*Task details*. Reproduce the entries shown below only from the line with "16 december 2011" down to the line with "favoriete kledingwinkel: H&M. Daarbij worden", keeping both end lines and copying each one exactly.

= Beginning of Section =

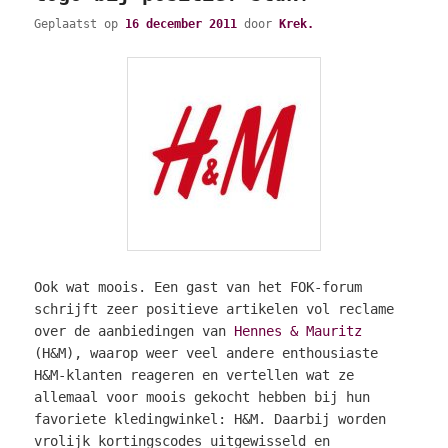
Geplaatst op
16 december 2011
door
Krek.
Ook wat moois. Een gast van het FOK-forum
schrijft zeer positieve artikelen vol reclame
over de aanbiedingen van
Hennes & Mauritz
(H&M), waarop weer veel andere enthousiaste
H&M-klanten reageren en vertellen wat ze
allemaal voor moois gekocht hebben bij hun
favoriete kledingwinkel: H&M. Daarbij worden
vrolijk kortingscodes uitgewisseld en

= End of Section =

*Answer for this exercise*.
16 december 2011
door
Krek.
Ook wat moois. Een gast van het FOK-forum
schrijft zeer positieve artikelen vol reclame
over de aanbiedingen van
Hennes & Mauritz
(H&M), waarop weer veel andere enthousiaste
H&M-klanten reageren en vertellen wat ze
allemaal voor moois gekocht hebben bij hun
favoriete kledingwinkel: H&M. Daarbij worden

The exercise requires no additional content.